Indeed, those in the market for extremely nice cars tend to lease rather than buy. In the premium luxury segment—which includes the Mercedes S-Class and the Porsche Panamera—lease penetration hovered at 55 percent last month, vs. 29 percent for the average car or truck, according to Edmunds.com.
What's more, almost two-thirds of drivers who lease a particular car stay with the same brand when it comes time to trade up or buy a vehicle, according to PricewaterhouseCoopers.
And the cozy relationship between a car company and a bank presents a nice, quiet way to spur buying. The carmaker can pay the bank some cash up front, prodding the lender to give buyers a lower monthly lease payment. In the car business, this is called “subventing the residual.” Financially, it’s not so different from those gaudy, money-back deals the local Chevy dealer hollers about on television, but it’s a lot less noticeable. If incentives are roads, leases are lovely, shady little shortcuts. A pristine brand such as Aston Martin can slip down one without anyone noticing.
Aston Martin has had to steer carefully the past few years.
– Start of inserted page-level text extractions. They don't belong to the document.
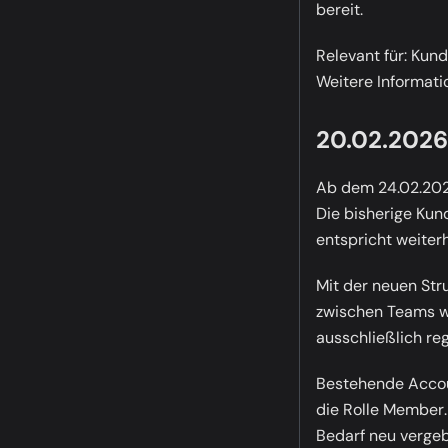
bereit.
Relevant für:
Kundi
Weitere Informati
20.02.2026
Ab dem 24.02.2026
Die bisherige Ku
entspricht weiter
Mit der neuen Str
zwischen Teams wir
ausschließlich re
Bestehende Accou
die Rolle
Member
Bedarf neu verge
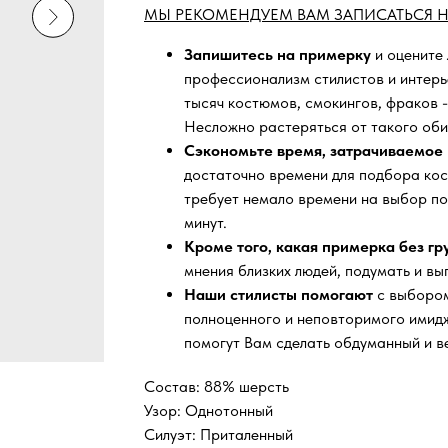
МЫ РЕКОМЕНДУЕМ ВАМ ЗАПИСАТЬСЯ Н
Запишитесь на примерку
и оцените
профессионализм стилистов и интер
тысяч
костюмов, смокингов, фраков -
Несложно растеряться от такого оби
Сэкономьте время, затрачиваемое 
достаточно времени для подбора кос
требует немало времени на выбор по
минут.
Кроме того, какая примерка без г
мнения близких людей, подумать и вы
Наши стилисты помогают
с выбором
полноценного и неповторимого имидж
помогут Вам сделать обдуманный и в
Состав: 88% шерсть
Узор: Однотонный
Силуэт: Приталенный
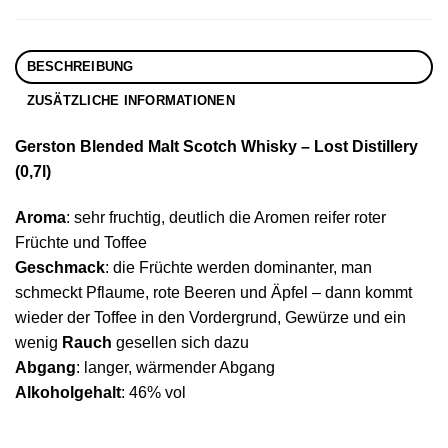
BESCHREIBUNG
ZUSÄTZLICHE INFORMATIONEN
Gerston Blended Malt Scotch Whisky – Lost Distillery
(0,7l)
Aroma
: sehr fruchtig, deutlich die Aromen reifer roter
Früchte und Toffee
Geschmack
: die Früchte werden dominanter, man
schmeckt Pflaume, rote Beeren und Äpfel – dann kommt
wieder der Toffee in den Vordergrund, Gewürze und ein
wenig
Rauch
gesellen sich dazu
Abgang
: langer, wärmender Abgang
Alkoholgehalt
: 46% vol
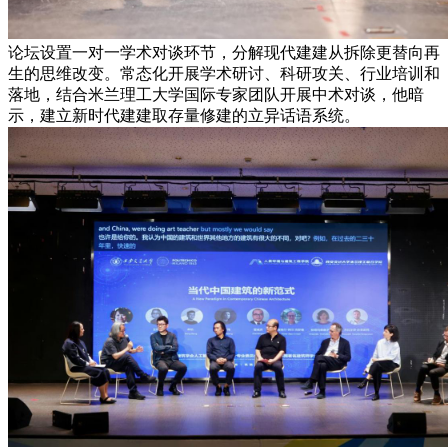
论坛设置一对一学术对谈环节，分解现代建建从拆除更替向再
生的思维改变。常态化开展学术研讨、科研攻关、行业培训和
落地，结合米兰理工大学国际专家团队开展中术对谈，他暗
示，建立新时代建建取存量修建的立异话语系统。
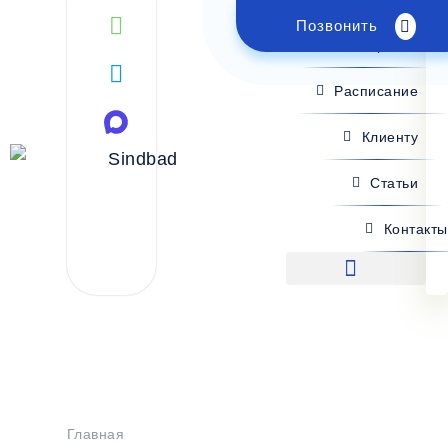
Позвонить
Поиск рейса
Расписание
Клиенту
Статьи
Контакты
Поиск рейса
Главная
>
Расписание
>
Новоазовск - Анапа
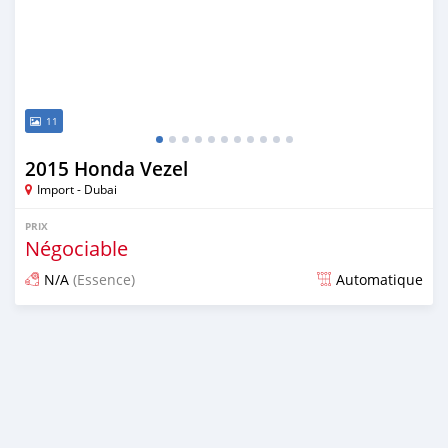
11
2015 Honda Vezel
Import - Dubai
PRIX
Négociable
N/A
(Essence)
Automatique
Publié il y a plus de 6 ans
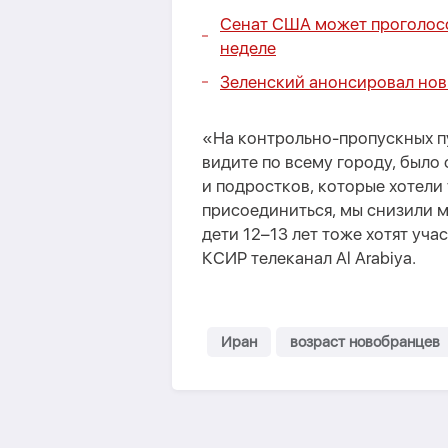
Сенат США может проголосо
неделе
Зеленский анонсировал нов
«На контрольно-пропускных пу
видите по всему городу, было
и подростков, которые хотели 
присоединиться, мы снизили м
дети 12–13 лет тоже хотят уч
КСИР телеканал Al Arabiya.
Иран
возраст новобранцев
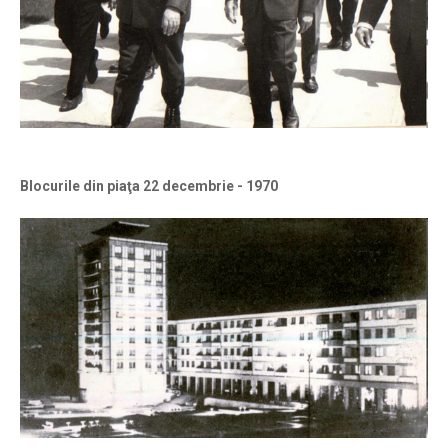
Blocurile din piaţa 22 decembrie - 1970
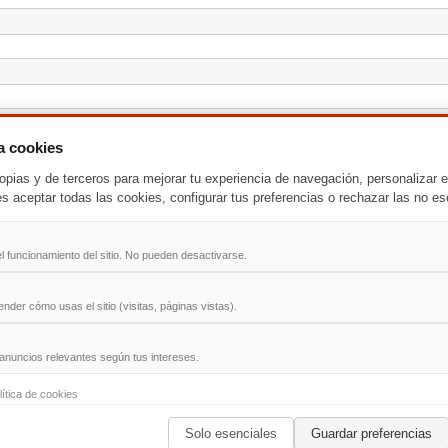
za cookies
opias y de terceros para mejorar tu experiencia de navegación, personalizar e
es aceptar todas las cookies, configurar tus preferencias o rechazar las no es
l funcionamiento del sitio. No pueden desactivarse.
der cómo usas el sitio (visitas, páginas vistas).
anuncios relevantes según tus intereses.
-
T
-
U
-
V
-
W
-
X
-
Y
-
Z
lítica de cookies
Solo esenciales
Guardar preferencias
ad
Sales flagged in the recession, money grew scarce, and the models got a little long in the tooth. From 2007 to 2012, Aston Martin's annual sales skidded from 7,300 to 3,400, and the company was on the brink of insolvency, which never looks good for a brand built on opulence.
Recently, however, the brand is doing better, thanks to slugs of capital from London private equity firms InvestIndustrial and Tejara Capital, which poured another $305 million into the company this week. In September, the company hired Andy Palmer, a longtime Nissan executive, as chief executive, and sales for 2014 crept up to 4,200. Daimler is in the mix as well, having bought a small stake and worked out an agreement to supply Aston with Mercedes engines.
Later this year, Aston Martin will deliver an all-new model dubbed the DB10 via Spectre, the all-new Bond film. And it plans to roll out, by the end of the decade, an SUV-like model it calls a "crossover GT." By 2021, Aston Martin hopes to sell 7,000 vehicles a year. If all goes as planned, the line for one will be long, regardless of how customers plan to pay for it.